Global stability of a delayed SARS-CoV-2 reactivation model with logistic growth, antibody immunity and general incidence rate

Abstract

Mathematical models have been considered as a robust tool to support biological and medical studies of the coronavirus disease 2019 (COVID-19). This new disease is caused by the severe acute respiratory syndrome coronavirus 2 (SARS-CoV-2). This paper develop a within-host SARS-CoV-2 dynamics model with logistic growth for healthy epithelial cells, humoral (antibody) immune response and general SARS-CoV-2-target incidence rate. The model is incorporated with four mixed (distributed/discrete) time delays, delay in the formation of latent infected epithelial cells, delay in the formation of active infected epithelial cells, delay in the activation of latent infected epithelial cells, and maturation delay of new SARS-CoV-2 particles.
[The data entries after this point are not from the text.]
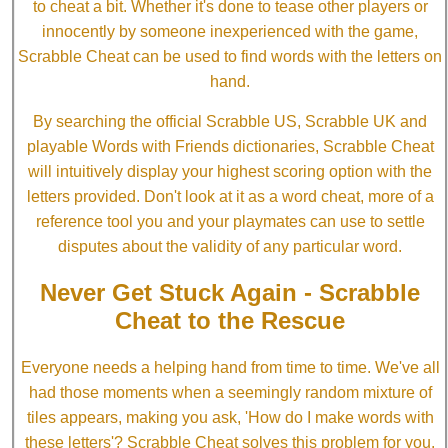
to cheat a bit. Whether it's done to tease other players or
innocently by someone inexperienced with the game,
Scrabble Cheat can be used to find words with the letters on
hand.
By searching the official Scrabble US, Scrabble UK and
playable Words with Friends dictionaries, Scrabble Cheat
will intuitively display your highest scoring option with the
letters provided. Don't look at it as a word cheat, more of a
reference tool you and your playmates can use to settle
disputes about the validity of any particular word.
Never Get Stuck Again - Scrabble
Cheat to the Rescue
Everyone needs a helping hand from time to time. We've all
had those moments when a seemingly random mixture of
tiles appears, making you ask, 'How do I make words with
these letters'? Scrabble Cheat solves this problem for you.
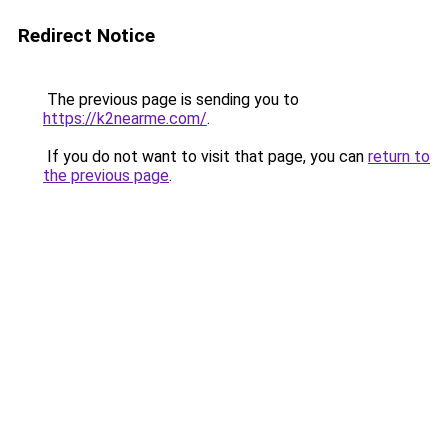
Redirect Notice
The previous page is sending you to
https://k2nearme.com/
.
If you do not want to visit that page, you can
return to
the previous page
.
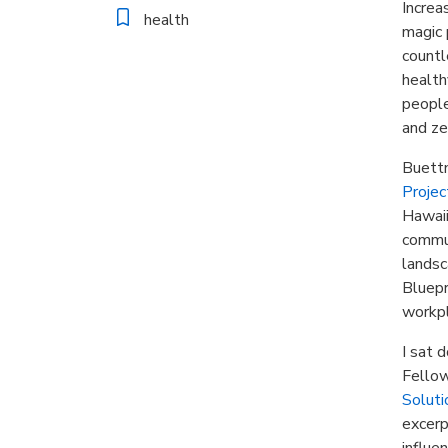
Increa
health
magic 
countl
health
people
and ze
Buettn
Projec
Hawaii
commun
landsc
Bluepr
workpl
I sat 
Fellow
Soluti
excerp
influe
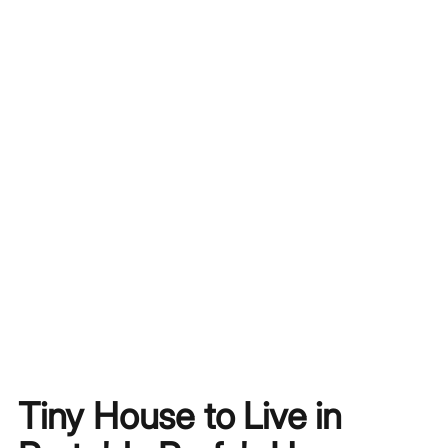
Tiny House to Live in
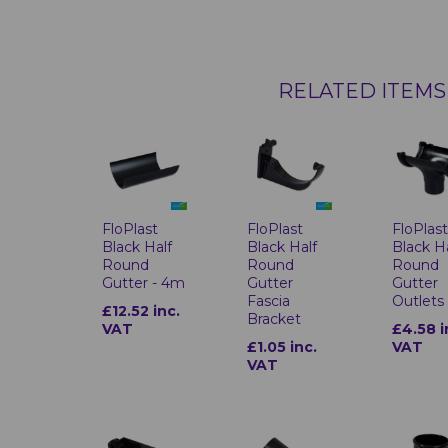
RELATED ITEMS
FloPlast
FloPlast
FloPlas
Black Half
Black Half
Black H
Round
Round
Round
Gutter - 4m
Gutter
Gutter
Fascia
Outlets
£12.52 inc.
Bracket
VAT
£4.58 i
£1.05 inc.
VAT
VAT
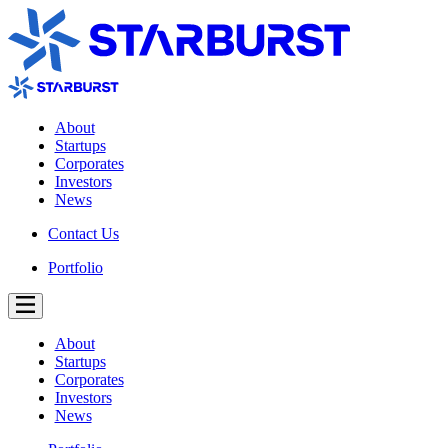
About
Startups
Corporates
Investors
News
Contact Us
Portfolio
About
Startups
Corporates
Investors
News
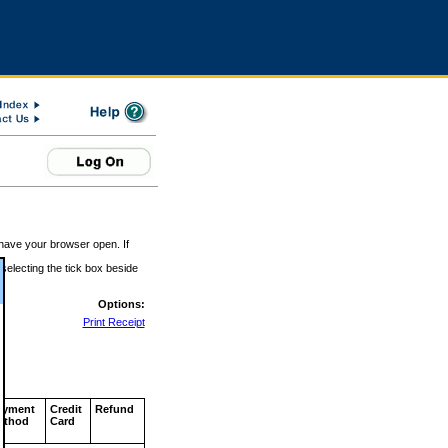
 have your browser open. If
 selecting the tick box beside
Options:
Print Receipt
ayment
Credit
Refund
ethod
Card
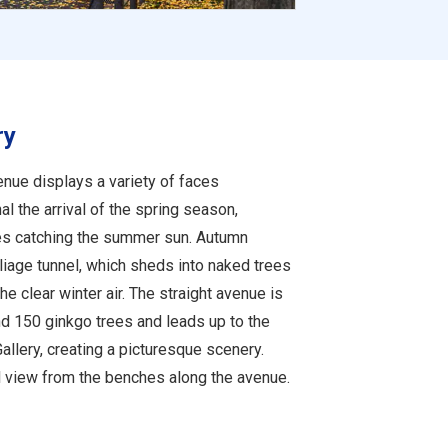
ry
enue displays a variety of faces
al the arrival of the spring season,
es catching the summer sun. Autumn
iage tunnel, which sheds into naked trees
he clear winter air. The straight avenue is
nd 150 ginkgo trees and leads up to the
allery, creating a picturesque scenery.
ul view from the benches along the avenue.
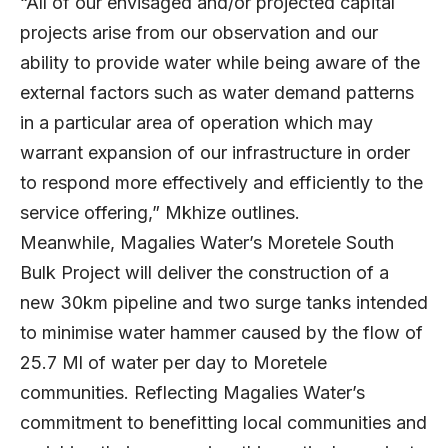
“All of our envisaged and/or projected capital
projects arise from our observation and our
ability to provide water while being aware of the
external factors such as water demand patterns
in a particular area of operation which may
warrant expansion of our infrastructure in order
to respond more effectively and efficiently to the
service offering,” Mkhize outlines.
Meanwhile, Magalies Water’s Moretele South
Bulk Project will deliver the construction of a
new 30km pipeline and two surge tanks intended
to minimise water hammer caused by the flow of
25.7 Ml of water per day to Moretele
communities. Reflecting Magalies Water’s
commitment to benefitting local communities and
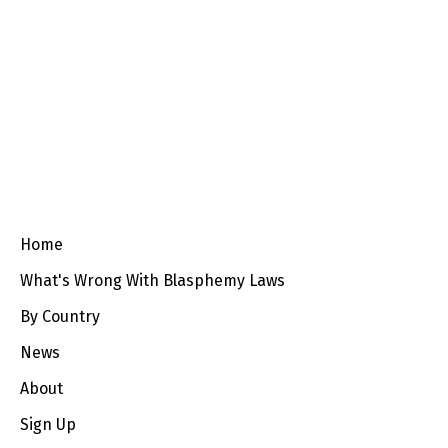
Home
What's Wrong With Blasphemy Laws
By Country
News
About
Sign Up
The model is formulated as a system of delay differential equations (DDEs). We establish that the model’s solutions are non-negative and ultimately bounded. We deduce that the model has three equilibria and their existence and stability are perfectly determined by two threshold parameters. We prove the global stability of the model’s equilibria by utilizing the Lyapunov method and applying the LaSalle’s invariance principle. To support and illustrate our theoretical findings we present numerical simulations for the model with a special form of the general incidence rate function. The effect of time delays on the SARS-CoV-2 dynamics is addressed. We observe that increasing time delays values can have the same impact as drug therapies in suppressing viral progression.